* [EXERCISE INSTRUCTIONS]: Tally the lines of the entries below that hold the word "vary", and please give only the total.

---------------

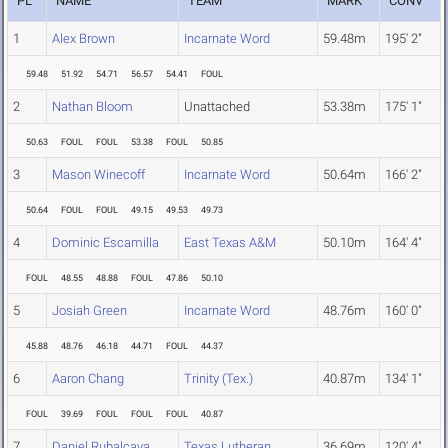
PL
NAME
TEAM
MARK
CONV
1
Alex Brown
Incarnate Word
59.48m
195' 2"
59.48
51.92
54.71
56.57
54.41
FOUL
2
Nathan Bloom
Unattached
53.38m
175' 1"
50.63
FOUL
FOUL
53.38
FOUL
50.85
3
Mason Winecoff
Incarnate Word
50.64m
166' 2"
50.64
FOUL
FOUL
49.15
49.53
49.73
4
Dominic Escamilla
East Texas A&M
50.10m
164' 4"
FOUL
48.55
48.88
FOUL
47.86
50.10
5
Josiah Green
Incarnate Word
48.76m
160' 0"
45.88
48.76
46.18
44.71
FOUL
44.37
6
Aaron Chang
Trinity (Tex.)
40.87m
134' 1"
FOUL
39.69
FOUL
FOUL
FOUL
40.87
7
Daniel Rubalcava
Texas Lutheran
36.69m
120' 4"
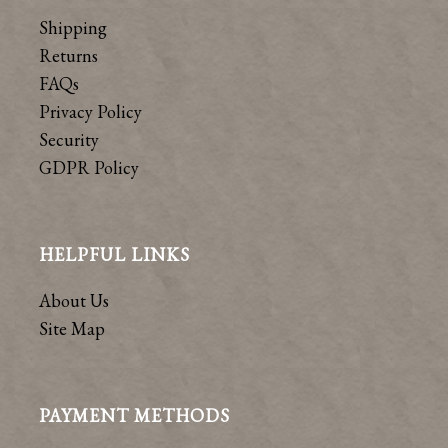
Shipping
Returns
FAQs
Privacy Policy
Security
GDPR Policy
HELPFUL LINKS
About Us
Site Map
PAYMENT METHODS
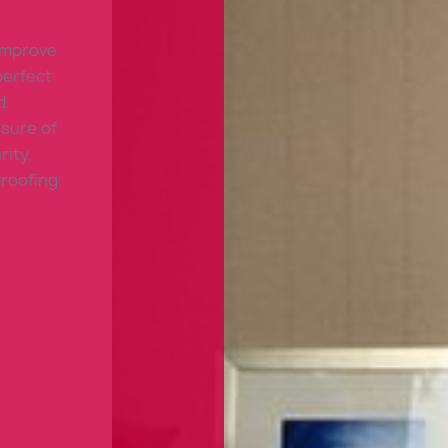
 improve
perfect
d
sure of
rity,
roofing.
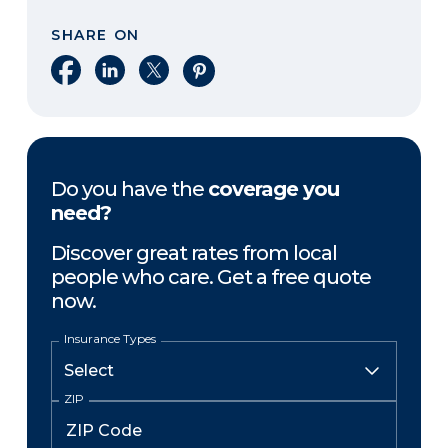
SHARE ON
Share on Facebook
Share on LinkedIn
Share on X
Share on Pinterest
Do you have the
coverage you
need?
Discover great rates from local
people who care. Get a free quote
now.
Insurance Types
ZIP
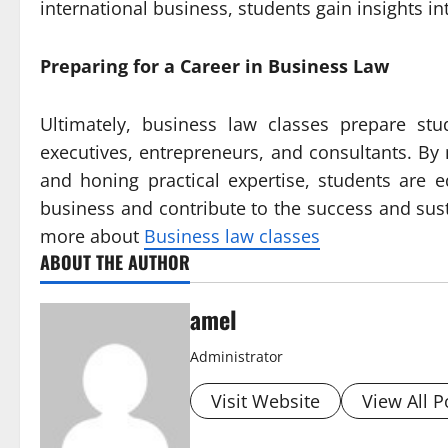
international business, students gain insights i
Preparing for a Career in Business Law
Ultimately, business law classes prepare stu
executives, entrepreneurs, and consultants. By m
and honing practical expertise, students are 
business and contribute to the success and susta
more about
Business law classes
ABOUT THE AUTHOR
amel
Administrator
Visit Website
View All P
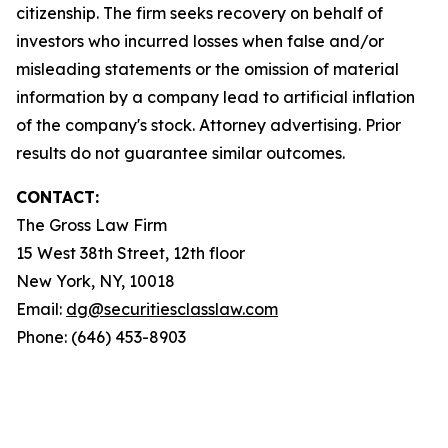
citizenship. The firm seeks recovery on behalf of
investors who incurred losses when false and/or
misleading statements or the omission of material
information by a company lead to artificial inflation
of the company's stock. Attorney advertising. Prior
results do not guarantee similar outcomes.
CONTACT:
The Gross Law Firm
15 West 38th Street, 12th floor
New York, NY, 10018
Email:
dg@securitiesclasslaw.com
Phone: (646) 453-8903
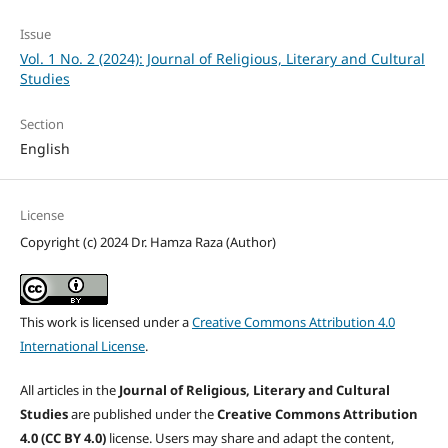
Issue
Vol. 1 No. 2 (2024): Journal of Religious, Literary and Cultural
Studies
Section
English
License
Copyright (c) 2024 Dr. Hamza Raza (Author)
This work is licensed under a
Creative Commons Attribution 4.0
International License
.
All articles in the
Journal of Religious, Literary and Cultural
Studies
are published under the
Creative Commons Attribution
4.0 (CC BY 4.0)
license. Users may share and adapt the content,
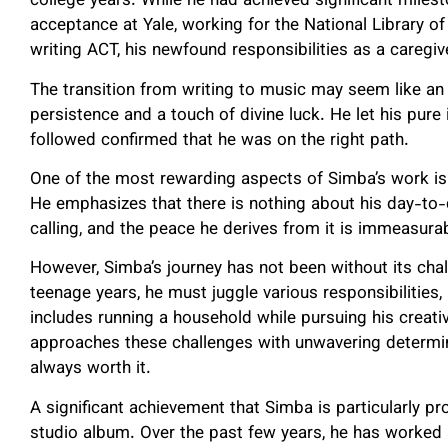
college years. While he had achieved significant milest
acceptance at Yale, working for the National Library o
writing ACT, his newfound responsibilities as a caregiv
The transition from writing to music may seem like an
persistence and a touch of divine luck. He let his pure
followed confirmed that he was on the right path.
One of the most rewarding aspects of Simba’s work is t
He emphasizes that there is nothing about his day-to-
calling, and the peace he derives from it is immeasura
However, Simba’s journey has not been without its chall
teenage years, he must juggle various responsibilities, 
includes running a household while pursuing his creativ
approaches these challenges with unwavering determina
always worth it.
A significant achievement that Simba is particularly pr
studio album. Over the past few years, he has worked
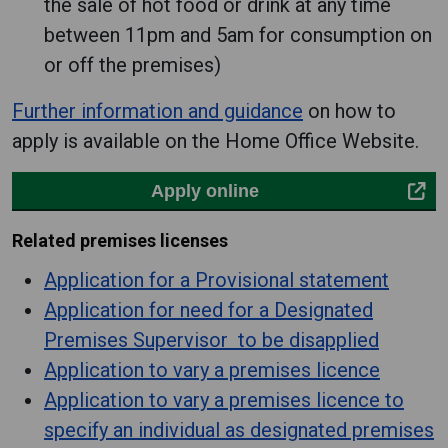
the sale of hot food or drink at any time
between 11pm and 5am for consumption on
or off the premises)
Further information and guidance
on how to
apply is available on the Home Office Website.
Apply online
Related premises licenses
Application for a Provisional statement
Application for need for a Designated
Premises Supervisor to be disapplied
Application to vary a premises licence
Application to vary a premises licence to
specify an individual as designated premises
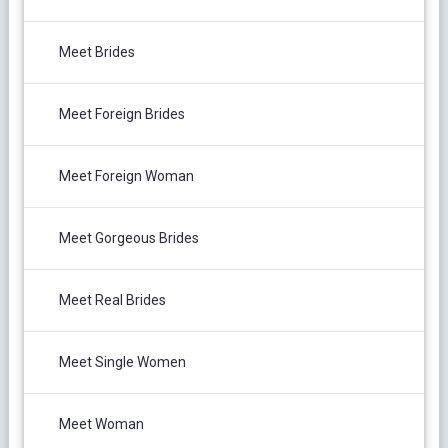
Meet Brides
Meet Foreign Brides
Meet Foreign Woman
Meet Gorgeous Brides
Meet Real Brides
Meet Single Women
Meet Woman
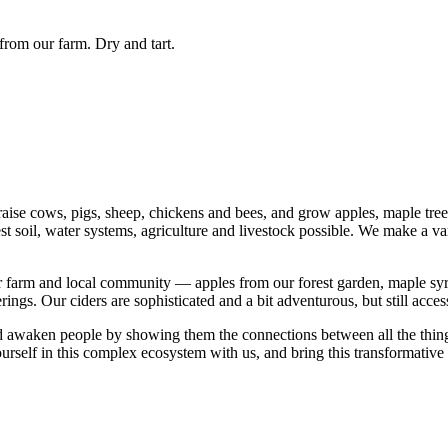
from our farm. Dry and tart.
ise cows, pigs, sheep, chickens and bees, and grow apples, maple trees,
st soil, water systems, agriculture and livestock possible. We make a va
ur farm and local community — apples from our forest garden, maple syr
ings. Our ciders are sophisticated and a bit adventurous, but still accessi
 awaken people by showing them the connections between all the things t
ourself in this complex ecosystem with us, and bring this transformative 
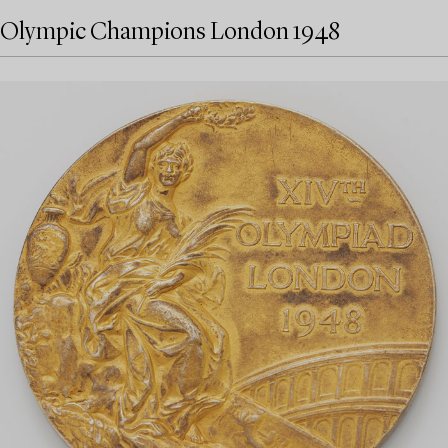
Olympic Champions London 1948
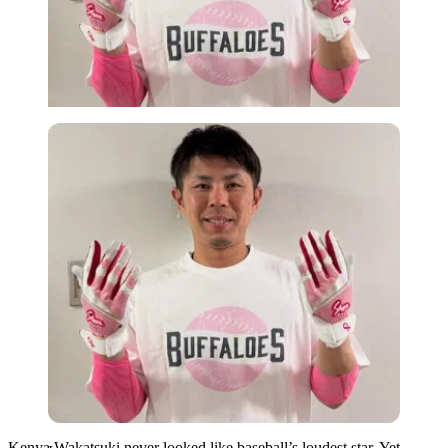
Imago
Kenya Wakatsuki never looked like baseball’s loudest star. Yet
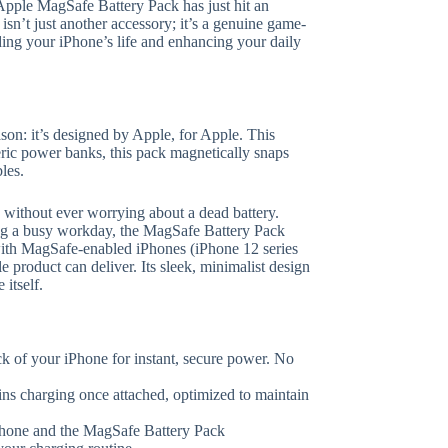
 Apple MagSafe Battery Pack has just hit an
isn’t just another accessory; it’s a genuine game-
ding your iPhone’s life and enhancing your daily
on: it’s designed by Apple, for Apple. This
ric power banks, this pack magnetically snaps
les.
y without ever worrying about a dead battery.
ng a busy workday, the MagSafe Battery Pack
e with MagSafe-enabled iPhones (iPhone 12 series
le product can deliver. Its sleek, minimalist design
itself.
k of your iPhone for instant, secure power. No
s charging once attached, optimized to maintain
hone and the MagSafe Battery Pack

---------------

* [FINAL ANSWER]: 2